When personal tragedy strikes the first question we ask is "Why me, Lord?"
To answer that question we must first look inward: "Did I do something to bring misfortune on myself?"
Almost all the unfortunate events in my life have resulted from mistakes I have made. Poor choices. Impulsive decisions. Selfish desires. Willful endeavors. Arrogance. Failure to consult or listen to others. And the big one--failure to ask God in humble prayer.
But what about the calamities that are not self-induced: war, famine, death and pestilence? Tornadoes hurricanes, earthquakes and sundry disasters? Sickness? Cancer? Physical defects? The righteous punished and the unrighteous rewarded?
Why would a loving God allow bad things to happen to good people?
I don't know. No one really knows. Who can know the mind of God?
Nothing is much more ludicrous than finite man trying to explain an infinite God.
"Why me, Lord?" Perhaps God allowed evil in our world so we could choose.

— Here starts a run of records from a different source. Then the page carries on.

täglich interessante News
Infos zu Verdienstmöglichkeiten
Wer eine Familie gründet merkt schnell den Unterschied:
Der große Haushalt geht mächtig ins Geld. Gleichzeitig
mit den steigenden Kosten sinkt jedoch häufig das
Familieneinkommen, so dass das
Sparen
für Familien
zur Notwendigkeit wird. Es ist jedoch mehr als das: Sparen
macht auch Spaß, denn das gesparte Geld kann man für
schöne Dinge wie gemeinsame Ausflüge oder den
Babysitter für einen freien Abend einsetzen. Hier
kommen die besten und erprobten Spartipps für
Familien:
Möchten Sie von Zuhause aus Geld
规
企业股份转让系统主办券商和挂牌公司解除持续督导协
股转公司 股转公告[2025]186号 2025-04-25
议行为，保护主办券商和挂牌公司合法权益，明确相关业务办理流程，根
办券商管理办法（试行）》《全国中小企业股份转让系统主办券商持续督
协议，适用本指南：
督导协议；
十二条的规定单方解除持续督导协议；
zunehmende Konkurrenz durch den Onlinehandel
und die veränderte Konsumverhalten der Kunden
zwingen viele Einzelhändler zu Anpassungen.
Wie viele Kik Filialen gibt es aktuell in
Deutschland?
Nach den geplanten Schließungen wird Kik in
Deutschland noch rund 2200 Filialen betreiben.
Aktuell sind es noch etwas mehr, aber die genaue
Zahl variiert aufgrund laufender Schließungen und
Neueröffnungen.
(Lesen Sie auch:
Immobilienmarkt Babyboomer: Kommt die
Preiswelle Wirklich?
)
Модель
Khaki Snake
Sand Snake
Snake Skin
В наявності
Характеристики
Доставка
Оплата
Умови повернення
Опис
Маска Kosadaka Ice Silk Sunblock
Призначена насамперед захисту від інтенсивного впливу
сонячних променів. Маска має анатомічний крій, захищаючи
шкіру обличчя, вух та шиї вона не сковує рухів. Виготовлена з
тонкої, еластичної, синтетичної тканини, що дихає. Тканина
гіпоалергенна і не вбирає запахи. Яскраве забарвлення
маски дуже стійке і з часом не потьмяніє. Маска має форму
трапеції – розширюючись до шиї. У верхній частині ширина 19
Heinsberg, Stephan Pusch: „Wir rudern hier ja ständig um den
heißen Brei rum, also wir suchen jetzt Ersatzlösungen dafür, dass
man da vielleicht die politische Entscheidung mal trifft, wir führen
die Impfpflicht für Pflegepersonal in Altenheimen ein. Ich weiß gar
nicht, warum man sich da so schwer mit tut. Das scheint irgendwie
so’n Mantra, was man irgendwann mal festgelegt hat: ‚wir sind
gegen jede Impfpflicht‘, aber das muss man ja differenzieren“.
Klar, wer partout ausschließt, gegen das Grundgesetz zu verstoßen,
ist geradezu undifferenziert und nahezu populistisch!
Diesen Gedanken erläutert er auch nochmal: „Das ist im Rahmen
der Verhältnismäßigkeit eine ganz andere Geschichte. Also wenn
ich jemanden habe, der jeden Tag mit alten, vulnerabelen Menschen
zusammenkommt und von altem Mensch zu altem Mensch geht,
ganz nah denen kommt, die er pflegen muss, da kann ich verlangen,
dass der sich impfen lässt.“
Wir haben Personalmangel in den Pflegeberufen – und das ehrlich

If there were no tragedies in this world we would lead a Dr. Pangloss existence: "Everything is for the best in this best of all possible worlds." We would be Pollyanna puppets.
Tragedies allow choice. When bad things happen we can choose to have faith in a God we can't comprehend or we can wither in despair.

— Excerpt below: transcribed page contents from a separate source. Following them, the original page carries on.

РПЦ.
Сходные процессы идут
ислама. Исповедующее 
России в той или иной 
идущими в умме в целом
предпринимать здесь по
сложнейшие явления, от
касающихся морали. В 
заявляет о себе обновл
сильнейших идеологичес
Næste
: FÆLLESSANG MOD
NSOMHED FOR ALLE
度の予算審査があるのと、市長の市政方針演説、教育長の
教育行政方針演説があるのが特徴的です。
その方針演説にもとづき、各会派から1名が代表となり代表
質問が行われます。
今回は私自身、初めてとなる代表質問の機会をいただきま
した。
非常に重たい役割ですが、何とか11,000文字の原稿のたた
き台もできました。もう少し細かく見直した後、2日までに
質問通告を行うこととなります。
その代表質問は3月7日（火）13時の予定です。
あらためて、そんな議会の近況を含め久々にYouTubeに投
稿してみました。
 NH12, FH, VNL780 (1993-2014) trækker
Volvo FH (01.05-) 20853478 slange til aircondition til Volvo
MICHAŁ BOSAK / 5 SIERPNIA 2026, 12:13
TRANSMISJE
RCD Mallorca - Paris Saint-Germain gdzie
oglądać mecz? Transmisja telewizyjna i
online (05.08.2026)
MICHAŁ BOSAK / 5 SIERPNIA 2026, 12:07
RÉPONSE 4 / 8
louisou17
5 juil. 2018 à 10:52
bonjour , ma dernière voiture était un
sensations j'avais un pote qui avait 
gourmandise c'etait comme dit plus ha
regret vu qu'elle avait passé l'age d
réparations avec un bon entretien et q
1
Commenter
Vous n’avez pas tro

I feel terrible about this explanation because it seems to discount the suffering that exists when disaster strikes. It rings hollow. It fails to satisfy the profound misery induced by tragic misfortune. In many ways I wish that I hadn't tried to answer the Big Question, the most profound dilemma that all believers must face.
I know that I know that I know that a loving God exists, but I cannot understand his ways. Just because God is incomprehensible does not mean that he does not love us.